• _WORK ITEM_:
Retype all entries exactly as they stand, excluding pictures.

###

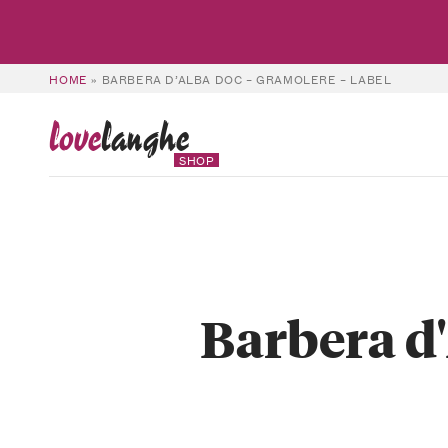
HOME
»
BARBERA D’ALBA DOC – GRAMOLERE – LABEL
love
langhe
SHOP
Barbera d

###

• _PROBLEM SOLUTION_:
HOME
»
BARBERA D’ALBA DOC – GRAMOLERE – LABEL
love
langhe
SHOP
Barbera d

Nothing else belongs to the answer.